B. Rights and Rules: Law
In this study I have taken a broad approach to law, constantly noting the spectrum from the formal law of state and courts to the informal laws of self-regulation and religion. That spectrum is found in conceptual critiques, as well as in empirical studies of law.
Luhmann[1146] or Teubner identify the formal self-referentiality, or autopoiesis of law, even as they try to explain, or explain away, the wormholes by which other social influences or values may interpenetrate with law. Critics (e.g. from a critical legal studies tradition) emphasise the ideological functions of this reified symbolic power ‘that can be exercised only through the complicity of those who are dominated by it’.[1147] Formalism is the height of this reified system, which treats law as ‘entirely distinct from all political, moral, and social values and institutions’.[1148]The value of a fine-grained study such as the present one is that it may explore those interstices and interpenetrations, to find out a little more of how it is that law can take account of scientific or ethical considerations. The mechanisms we see emerging in food regulation (both formal and informal) illustrate some of the critiques of formal reliance on deterministic rules. Schauer follows Wittgenstein’s warning that rule-following is ‘deeply problematic’ and underdetermined.
But again as with any inductive process, the problem of underdetermination does not make induction in reality impossible. It does, however, make the inductive result dependent on contingent values lying outside the particulars around which the inductive generalization is constructed.[1149]
If rules do not determine outcomes, it is through the application of ‘contingent’, extra-legal (Teubner’s ‘higher’) values that we again find the possibility of a circuit breaker, a wormhole that frees legal deliberation from the tyranny of rules.

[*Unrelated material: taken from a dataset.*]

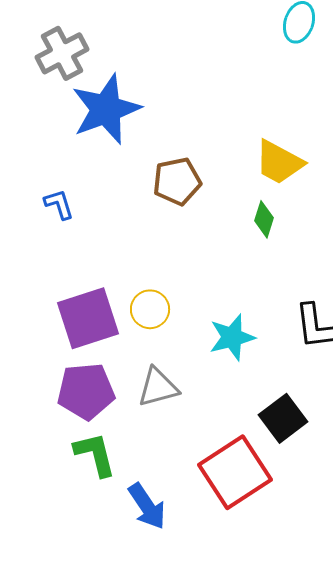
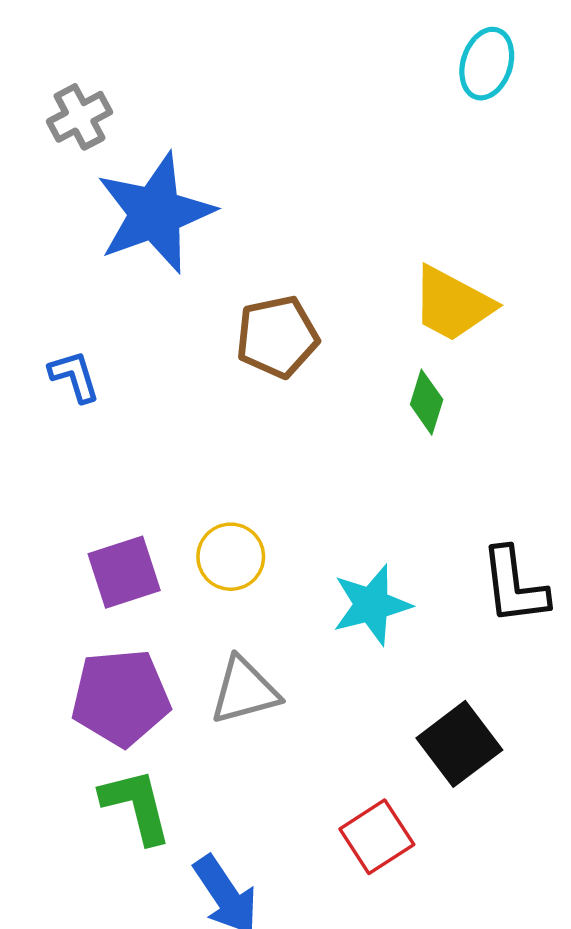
gray cross: (62, 53) -> (80, 117), size x0.7
purple square: (88, 318) -> (124, 572), size x0.7
red square: (235, 472) -> (377, 837), size x0.6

To see some of these operations in practice in a multicultural context, we can turn to the Bouchard-Taylor report commissioned by the government of Quebec, on ‘accommodation practices related to cultural differences’. The sociologist Gerard Bouchard and the philosopher Charles Taylor were reporting within the framework of the Canadian Charter of Rights and Freedoms on the accommodation of minority cultural practices within a dominant quebecoise society, which is concerned to maintain its own distinctive character in an Anglo-dominated North America. The legal language of the Charter emphasises ‘rights’ and ‘reasonable accommodation’, which implies that the dominant society should ‘accommodate’ foreign difference, leaving the ‘right’ intact. Bouchard and Taylor emphasise the need for dialogue and work on both sides to help overcome deadlocks of competing rights and zero-sum games. Their more constructive term is ‘concerted adjustment’: all parties need to understand each others’ practices and beliefs, and find means by which they may be expressed.[1150] This shifts the paradigm from that of law to that of discourse, within and among communities.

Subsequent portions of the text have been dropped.